Quel bonheur ! Quel délice ! Quelle félicité de retrouver Ferri et Conrad au meilleur de leur forme avec cet Astérix qui semble avoir infusé longuement mais sûrement, telle une décoction druidique justement dosée, avec ce qu’il faut d’esprit de Goscinny et d’essence d’Uderzo. Tout commence à Rome – cela dit, c’est normal, puisque tous les chemins y mènent – et César est sur le point de faire publier ses Commentaires sur la guerre des Gaules. Un futur succès de « bibliopolium », si l’on en croit Promoplus, attaché de presse servile et zélé de l’Imperator si et seulement si ce dernier consent à retirer de ses mémoires (comme une soustraction à la postérité) les passages qui ne le présentent pas sous son meilleur jour : les revers subis face aux irréductibles Gaulois d’Armorique.

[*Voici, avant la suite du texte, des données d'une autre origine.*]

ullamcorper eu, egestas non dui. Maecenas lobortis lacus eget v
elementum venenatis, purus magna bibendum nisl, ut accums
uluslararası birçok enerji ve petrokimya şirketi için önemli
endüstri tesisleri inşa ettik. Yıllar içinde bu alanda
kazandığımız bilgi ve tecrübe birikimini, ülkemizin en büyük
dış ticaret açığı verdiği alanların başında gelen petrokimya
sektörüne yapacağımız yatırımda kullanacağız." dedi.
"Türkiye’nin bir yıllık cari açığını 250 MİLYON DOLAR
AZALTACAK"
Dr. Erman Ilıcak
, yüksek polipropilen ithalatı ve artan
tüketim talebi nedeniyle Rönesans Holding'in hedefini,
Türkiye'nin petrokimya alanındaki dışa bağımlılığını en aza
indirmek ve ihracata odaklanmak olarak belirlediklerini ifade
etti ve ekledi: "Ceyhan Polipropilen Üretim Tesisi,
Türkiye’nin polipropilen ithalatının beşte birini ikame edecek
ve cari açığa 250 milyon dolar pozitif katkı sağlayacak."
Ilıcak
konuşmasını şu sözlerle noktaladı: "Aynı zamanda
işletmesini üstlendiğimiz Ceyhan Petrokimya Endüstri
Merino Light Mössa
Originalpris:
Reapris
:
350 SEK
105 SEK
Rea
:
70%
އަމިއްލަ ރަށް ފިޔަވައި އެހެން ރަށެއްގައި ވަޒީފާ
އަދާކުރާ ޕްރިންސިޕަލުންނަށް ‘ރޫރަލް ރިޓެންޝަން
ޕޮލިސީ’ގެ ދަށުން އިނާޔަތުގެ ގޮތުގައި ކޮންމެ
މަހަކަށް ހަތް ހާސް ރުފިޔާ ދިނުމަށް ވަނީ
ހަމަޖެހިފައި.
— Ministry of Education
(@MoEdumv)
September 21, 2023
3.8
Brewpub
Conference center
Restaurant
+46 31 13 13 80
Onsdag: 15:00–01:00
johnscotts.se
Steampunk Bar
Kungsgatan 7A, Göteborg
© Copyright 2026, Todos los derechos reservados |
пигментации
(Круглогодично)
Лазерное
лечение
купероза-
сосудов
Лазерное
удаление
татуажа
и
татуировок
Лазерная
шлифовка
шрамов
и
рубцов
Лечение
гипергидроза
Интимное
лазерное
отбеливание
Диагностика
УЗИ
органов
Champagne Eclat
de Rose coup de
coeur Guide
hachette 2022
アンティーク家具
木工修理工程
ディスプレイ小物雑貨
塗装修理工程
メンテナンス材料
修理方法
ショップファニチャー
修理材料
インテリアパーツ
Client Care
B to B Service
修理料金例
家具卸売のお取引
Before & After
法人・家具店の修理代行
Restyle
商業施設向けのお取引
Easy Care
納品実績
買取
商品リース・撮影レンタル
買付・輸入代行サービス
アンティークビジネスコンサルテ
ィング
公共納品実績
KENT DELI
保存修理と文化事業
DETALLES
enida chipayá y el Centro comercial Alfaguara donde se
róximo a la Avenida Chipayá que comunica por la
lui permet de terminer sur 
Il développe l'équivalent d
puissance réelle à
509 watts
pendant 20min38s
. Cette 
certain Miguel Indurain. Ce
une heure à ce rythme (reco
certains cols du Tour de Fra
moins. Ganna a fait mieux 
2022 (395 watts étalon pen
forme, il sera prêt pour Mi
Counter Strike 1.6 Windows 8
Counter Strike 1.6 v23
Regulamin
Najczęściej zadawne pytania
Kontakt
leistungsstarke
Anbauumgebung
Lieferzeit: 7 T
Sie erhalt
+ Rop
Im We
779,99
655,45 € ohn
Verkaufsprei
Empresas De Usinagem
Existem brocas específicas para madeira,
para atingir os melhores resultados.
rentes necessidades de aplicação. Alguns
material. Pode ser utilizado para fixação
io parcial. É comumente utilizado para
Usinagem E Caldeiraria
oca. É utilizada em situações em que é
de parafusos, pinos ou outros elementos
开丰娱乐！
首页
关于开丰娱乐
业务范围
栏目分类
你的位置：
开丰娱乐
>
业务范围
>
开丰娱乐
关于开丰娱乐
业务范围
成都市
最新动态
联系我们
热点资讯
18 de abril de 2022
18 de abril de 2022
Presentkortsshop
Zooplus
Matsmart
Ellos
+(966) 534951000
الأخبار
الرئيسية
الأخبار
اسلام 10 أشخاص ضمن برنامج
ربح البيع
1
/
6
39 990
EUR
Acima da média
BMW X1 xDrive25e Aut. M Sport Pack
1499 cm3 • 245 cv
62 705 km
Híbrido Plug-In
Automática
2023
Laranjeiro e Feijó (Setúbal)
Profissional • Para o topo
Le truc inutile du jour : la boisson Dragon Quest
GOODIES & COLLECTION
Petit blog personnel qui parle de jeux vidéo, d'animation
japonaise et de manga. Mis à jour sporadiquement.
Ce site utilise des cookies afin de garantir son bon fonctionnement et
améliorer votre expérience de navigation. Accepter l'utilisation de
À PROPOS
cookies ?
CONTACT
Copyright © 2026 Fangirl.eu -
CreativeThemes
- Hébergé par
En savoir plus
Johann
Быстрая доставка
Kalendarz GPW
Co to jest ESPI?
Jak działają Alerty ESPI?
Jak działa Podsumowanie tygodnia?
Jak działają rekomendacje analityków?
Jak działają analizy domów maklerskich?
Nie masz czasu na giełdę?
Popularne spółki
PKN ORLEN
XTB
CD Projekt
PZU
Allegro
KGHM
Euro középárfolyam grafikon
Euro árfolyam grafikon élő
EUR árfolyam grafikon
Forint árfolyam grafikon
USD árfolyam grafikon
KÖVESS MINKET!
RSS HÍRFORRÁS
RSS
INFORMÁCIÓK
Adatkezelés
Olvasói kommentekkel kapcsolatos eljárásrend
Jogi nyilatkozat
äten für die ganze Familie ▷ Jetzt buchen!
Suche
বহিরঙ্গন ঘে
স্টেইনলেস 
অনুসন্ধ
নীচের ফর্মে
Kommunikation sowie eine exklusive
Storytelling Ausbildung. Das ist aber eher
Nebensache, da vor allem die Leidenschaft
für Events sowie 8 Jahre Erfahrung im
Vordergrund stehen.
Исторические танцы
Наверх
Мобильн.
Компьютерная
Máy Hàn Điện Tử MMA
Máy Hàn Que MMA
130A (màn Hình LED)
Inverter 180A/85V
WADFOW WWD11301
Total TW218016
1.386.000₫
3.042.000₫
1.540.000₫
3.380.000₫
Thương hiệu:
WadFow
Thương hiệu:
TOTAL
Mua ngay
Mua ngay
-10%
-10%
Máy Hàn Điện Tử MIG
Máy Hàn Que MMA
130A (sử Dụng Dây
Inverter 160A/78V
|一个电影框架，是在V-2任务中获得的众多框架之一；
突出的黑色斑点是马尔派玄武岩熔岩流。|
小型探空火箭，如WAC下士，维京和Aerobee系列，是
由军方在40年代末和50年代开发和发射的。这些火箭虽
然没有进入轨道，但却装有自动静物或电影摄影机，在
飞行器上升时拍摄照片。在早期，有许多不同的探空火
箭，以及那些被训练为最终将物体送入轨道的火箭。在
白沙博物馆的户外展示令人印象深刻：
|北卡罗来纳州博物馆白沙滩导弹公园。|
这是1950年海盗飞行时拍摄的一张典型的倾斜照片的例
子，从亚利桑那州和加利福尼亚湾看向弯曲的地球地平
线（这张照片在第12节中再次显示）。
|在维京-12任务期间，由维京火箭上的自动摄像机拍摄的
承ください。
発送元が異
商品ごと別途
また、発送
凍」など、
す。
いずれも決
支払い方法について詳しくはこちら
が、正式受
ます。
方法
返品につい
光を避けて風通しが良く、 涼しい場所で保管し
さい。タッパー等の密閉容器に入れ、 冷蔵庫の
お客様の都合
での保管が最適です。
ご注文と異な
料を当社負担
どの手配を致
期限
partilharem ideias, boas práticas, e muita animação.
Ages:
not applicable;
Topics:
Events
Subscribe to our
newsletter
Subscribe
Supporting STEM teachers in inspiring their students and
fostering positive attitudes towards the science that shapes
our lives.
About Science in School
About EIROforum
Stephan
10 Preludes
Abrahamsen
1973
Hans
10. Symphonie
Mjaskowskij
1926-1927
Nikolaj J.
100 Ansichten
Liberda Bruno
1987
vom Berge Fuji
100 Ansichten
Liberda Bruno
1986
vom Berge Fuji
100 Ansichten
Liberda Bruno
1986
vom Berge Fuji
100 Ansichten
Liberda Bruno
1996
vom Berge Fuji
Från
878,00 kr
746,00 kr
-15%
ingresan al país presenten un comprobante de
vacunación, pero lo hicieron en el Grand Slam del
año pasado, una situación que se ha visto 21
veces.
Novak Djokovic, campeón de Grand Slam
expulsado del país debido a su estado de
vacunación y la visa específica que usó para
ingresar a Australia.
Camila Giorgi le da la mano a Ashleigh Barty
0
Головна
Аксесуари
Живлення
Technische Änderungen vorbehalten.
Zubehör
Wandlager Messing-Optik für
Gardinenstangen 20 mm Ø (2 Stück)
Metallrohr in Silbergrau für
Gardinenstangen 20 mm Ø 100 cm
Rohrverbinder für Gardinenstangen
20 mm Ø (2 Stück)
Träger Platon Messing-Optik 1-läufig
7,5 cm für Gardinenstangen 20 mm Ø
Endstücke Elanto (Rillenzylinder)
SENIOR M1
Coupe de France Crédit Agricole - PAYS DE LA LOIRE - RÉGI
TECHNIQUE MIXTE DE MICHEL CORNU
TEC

Eh oui. Je sais par Jupiter. Mais hélas, c’est la triste vérité historique.

La vérité (historique ou non), la liberté d’expression, la censure, le caviardage et l’indépendance de l’information sont donc les thématiques principales du Papyrus de César. Et le propos fait mouche. L’avatar imberbe de Julian Assange (Doublepolémix) est parfait en « colporteur de nouvelles », traquant le « canalis » (« un tuyau, un scoop ») au cri de « l’empire va trembler ». Pour ma part, j’aurais bien aimé un lanceur d’alerte à moustaches prénommé Pleneledwix, allez savoir pourquoi.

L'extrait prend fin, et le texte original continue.